Architecture

Yggdrasil is organized as a Rust workspace with explicit crate boundaries so protocol, ledger, storage, and integration work can evolve independently.

Crate Topology

crates/crypto: hashing, signatures, VRF, KES, and cryptographic encoding boundaries.
crates/ledger: transaction and block state transitions plus era-aware domain modeling.
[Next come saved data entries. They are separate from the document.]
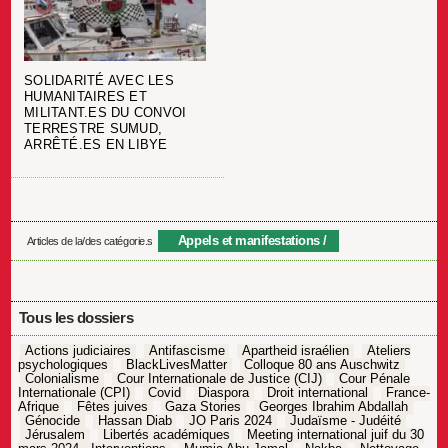
SOLIDARITÉ AVEC LES
HUMANITAIRES ET
MILITANT.ES DU CONVOI
TERRESTRE SUMUD,
ARRÊTÉ.ES EN LIBYE
Appels et manifestations
Articles de la/des catégorie.s
Tous les dossiers
Actions judiciaires
Antifascisme
Apartheid israélien
Ateliers
psychologiques
BlackLivesMatter
Colloque 80 ans Auschwitz
Colonialisme
Cour Internationale de Justice (CIJ)
Cour Pénale
Internationale (CPI)
Covid
Diaspora
Droit international
France-
Afrique
Fêtes juives
Gaza Stories
Georges Ibrahim Abdallah
Génocide
Hassan Diab
JO Paris 2024
Judaïsme - Judéité
Jérusalem
Libertés académiques
Meeting international juif du 30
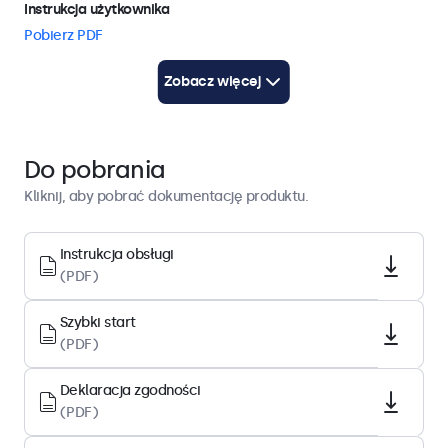
Instrukcja użytkownika
Pobierz PDF
Przewodnik szybkiego startu
Zobacz więcej
Pobierz PDF
Architektura wyświetlacza
Do pobrania
Format obrazu
Kliknij, aby pobrać dokumentację produktu.
5:4
Rozdzielczość matrycy
Instrukcja obsługi
(PDF)
1280 x 1024
Piksele/cal
Szybki start
96 PPI
(PDF)
Przekątna
Deklaracja zgodności
17.0 cali (434 mm)
(PDF)
Typ wyświetlacza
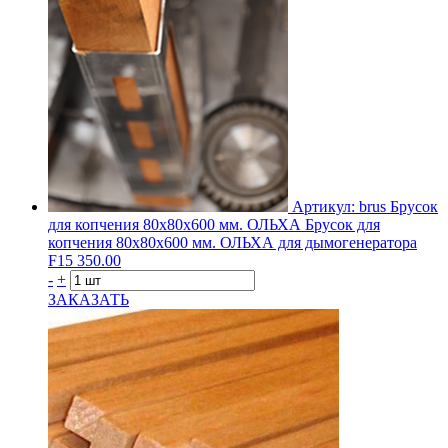
Артикул: brus
Брусок
для копчения 80х80х600 мм. ОЛЬХА
Брусок для
копчения 80х80х600 мм. ОЛЬХА для дымогенератора
F15
350.00
-
+
ЗАКАЗАТЬ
Per-era CBOR codecs (crates/ledger/src/eras/*/cbor.rs) are hand-coded against upstream CDDL (.reference-haskell-cardano-node/deps/cardano-ledger/eras/<era>/impl/cddl/data/<era>.cddl); CDDL is treated as authoritative documentation, not as input for code generation, because real upstream parity needs Byron / array-vs-map / optional-field semantics that CDDL underspecifies.
crates/storage: immutable storage, rollback-aware volatile storage, ledger snapshot facilities, slot-indexed chain-dependency sidecar helpers, and a minimal ChainDB-style coordination layer.
crates/consensus: chain selection, leader election, epoch math, and rollback coordination.
crates/consensus/src/mempool: transaction admission, prioritization, and block-application eviction.
crates/network: handshake, mini-protocol state machines, peer management, topology domain types, root-provider snapshots, peer registry state, peer candidate ordering, and multiplexing.
node: runtime wiring, CLI, sync loop, and operational entry points.

Dependency Order

crypto
ledger and storage
consensus and mempool
network
node

Design Principles

Keep public interfaces small and spec-traceable.
Separate generated types from handwritten state-machine logic.
Let storage and network depend on stable domain interfaces rather than concrete implementations.
Build parity tooling alongside implementation rather than as a final afterthought.
Keep node as an orchestration layer: configuration loading, CLI overrides, runtime startup, and shutdown belong there, but reusable peer policy, tracer transports, and protocol-facing state machines belong in crates.
Extract logic out of node when any of these become true: the code is reused by more than one runtime path, it owns non-trivial protocol or peer-selection state, or it would need independent tests that do not depend on the CLI/runtime entrypoint.

Current Milestone

The project has a complete Cardano-era type system, a functional node binary, and a fully-tested multi-peer dispatch layer:

Full era type coverage from Byron through Conway with typed CBOR codecs.
Multi-era UTxO validation with coin and multi-asset preservation checks.
Network transport + mux + handshake + peer lifecycle with all five mini-protocol state machines, wire codecs, and typed client/server drivers.
Reusable topology domain types, topology-root configuration parsing, root-provider snapshots, peer registry state, peer candidate ordering, bootstrap-target sequencing, reconnect attempt ordering, and preferred-peer retry state now live in crates/network; node only feeds those helpers into runtime startup.
Multi-era block decode (all 7 era tags) with consensus header verification (KES/OpCert).
Node binary with clap CLI (run, validate-config, status, default-config), JSON configuration, upstream-aligned tracing config fields, local runtime trace emission, and managed sync service with graceful shutdown.
Epoch-boundary wiring in runtime sync paths now includes real per-pool performance inputs for rewards and Shelley PPUP application at epoch transition.
Mempool with TTL-aware admission, fee ordering, and block-application eviction.
File-backed storage implementations behind ImmutableStore, VolatileStore, and LedgerStore traits.
Storage crate now also exposes a minimal ChainDb coordination layer for best-known tip recovery, typed ledger checkpoint restore and replay, checkpoint retention/truncation, volatile-prefix promotion into immutable storage, rollback-time snapshot truncation, and opaque slot-indexed chain_dep_state/<slot-hex>.cbor sidecar persistence without moving sync policy into node.
Consensus hardening with SecurityParam, ChainState volatile chain tracker, rollback depth enforcement, and stability window detection.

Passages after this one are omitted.